The court has not ruled yet on the coalition’s request for an injunction halting enforcement of the law.
Also shortly after the Utah law took effect, the adult movie site Pornhub stopped doing business in the state. In a video to consumers who tried to log on from Utah, the company said restricting access by using identifying information is the wrong way to go, and endorsed device-control at the point of sale for minors instead.
After Pornhub shut down in Utah, Google searches for virtual private networks, which allow a user to mask their location and other identifying data, spiked in the state, according to Business Insider. Minors who want to access sites limited under the new state law can use VPNs as a workaround.
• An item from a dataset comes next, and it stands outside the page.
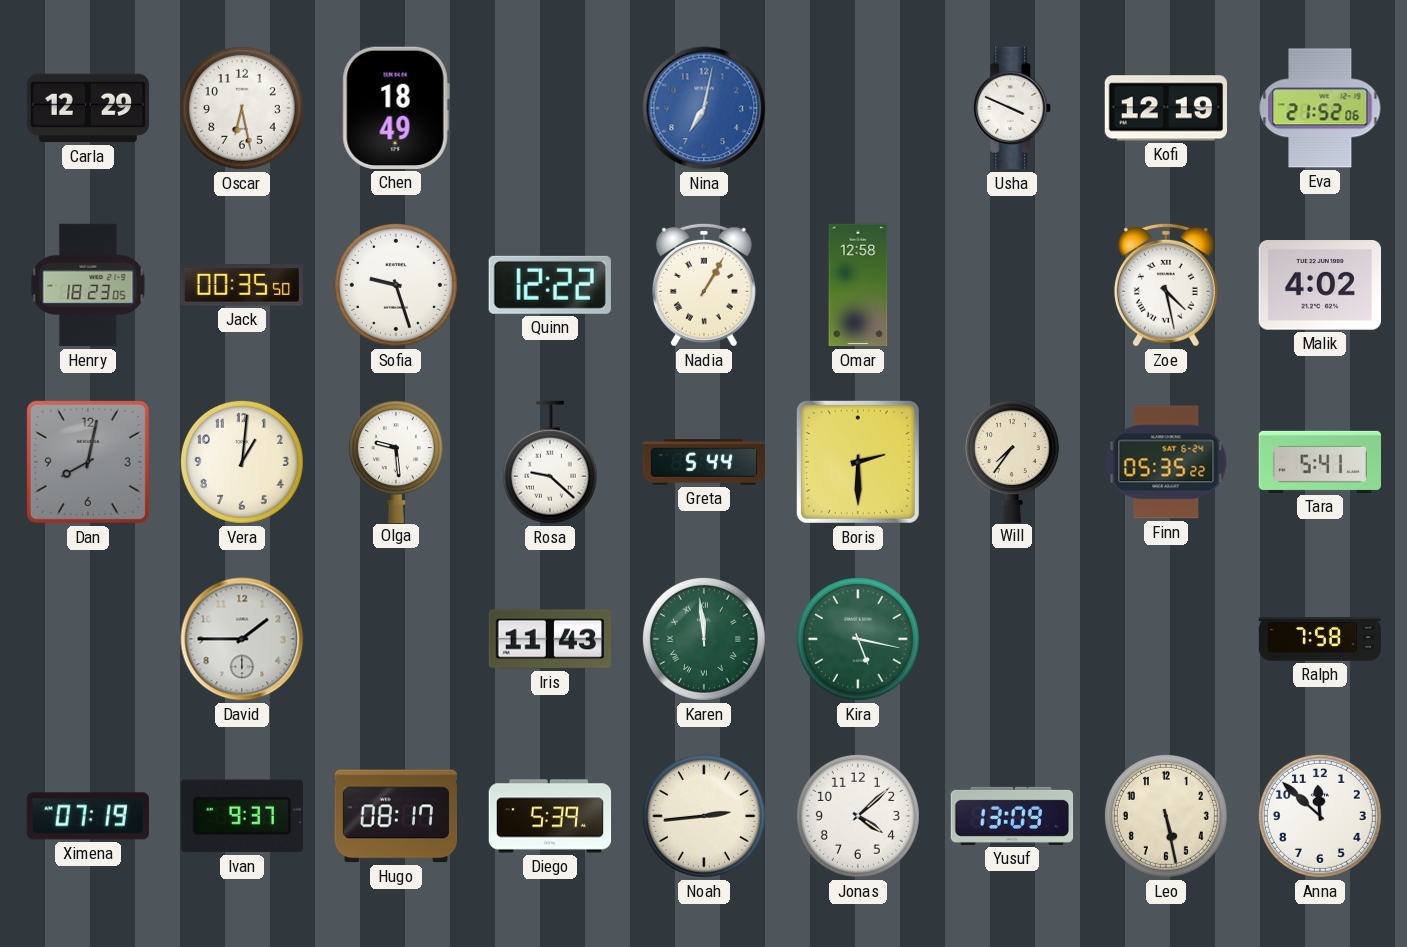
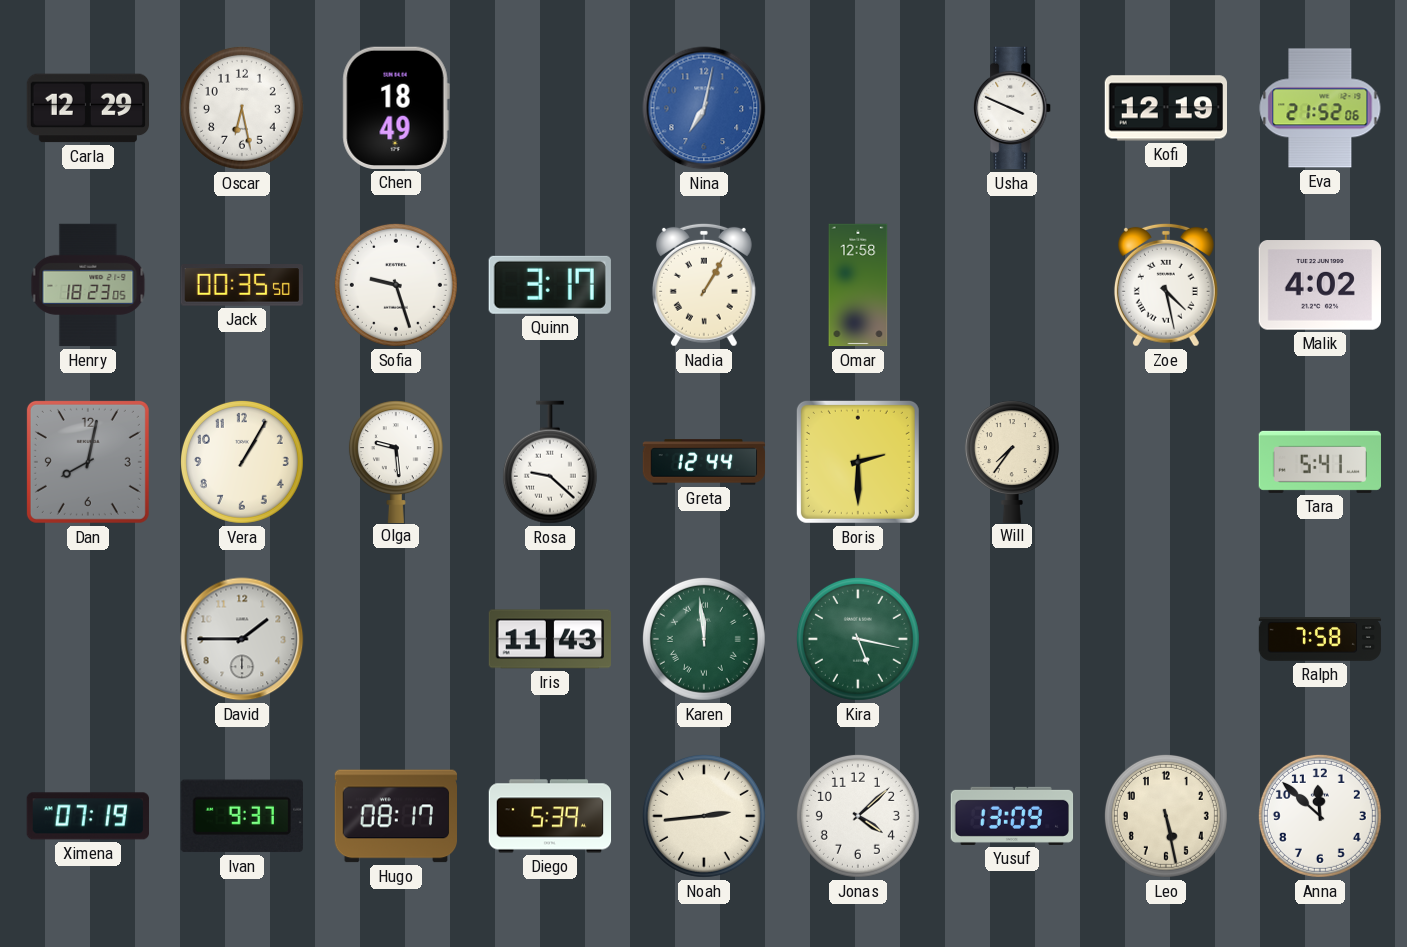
Quinn: 12:22 -> 3:17
Vera: 1:01 -> 1:05
Greta: 5:44 -> 12:44
Finn: 05:35 -> none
Utah Republican state Sen. Mike McKell, author of the social media bill, is confident the measure can withstand legal scrutiny. He also said questions over enforcement can be tackled with class-action lawsuits against social media sites that fail to provide mechanisms to keep kids out without parental permission.
The law already provides that media companies that don’t comply can be fined by the State Division of Consumer Protection.
“I’ve been concerned with social media for a long time,” he said in a phone interview. “We have a mental health crisis and Utah is no exception.”
He said he is aware that the new law “will never capture every kid,” but said it put the onus on tech companies to ascertain the age of people who access their sites. “I’m guessing tech companies will want to avoid class action lawsuits and I’m guessing they will help us figure it out.”
McKell said social media sites already collect private information, so requiring them to ask users for proof of age isn’t much different.
And, addressing the issue of parental control being ceded to the government, he said he believes the new law “empowers” parents to keep their kids off social media if they want to. “You need parental permission to get a library card; if you want your kid to go skiing, you need parental permission.”
In Louisiana, a bill calling for fines against porn sites that fail to verify users aren’t minors is on the governor’s desk; a law requiring IDs to view adult material already went into effect last year. Democratic Gov. John Bel Edwards is expected to sign the fines bill.
Carl Szabo, vice president and general counsel at NetChoice, said in a phone interview that while the bills are well intentioned, “at the end of the day, my wife and I should be the ones deciding what’s appropriate for my family, not somebody in a state capital, not somebody in Silicon Valley.”
Szabo called for requiring social media education in schools and making the same information available to parents so they can learn too, pointing to laws in two states. Florida’s law calls for including such units in courses on computer use and literacy. Virginia law requires lessons on internet use and safety.
He called parental permission laws and age verification laws naïve.
“It’s the ‘burying the head in the sand’ approach to parenting. Any parent who thinks they are smarter technically than a 17-year-old doesn’t know their 17-year-old.”
Szabo, who has two children, ages 7 and 10, said he has learned from personal experience how savvy kids can be. He bought a digital picture frame so he could look at rotating digital pictures in his home. The kids figured out how to get on YouTube from the picture frame, forcing him to remove the item from his home.
“There’s a reason it’s now in my office,” he said.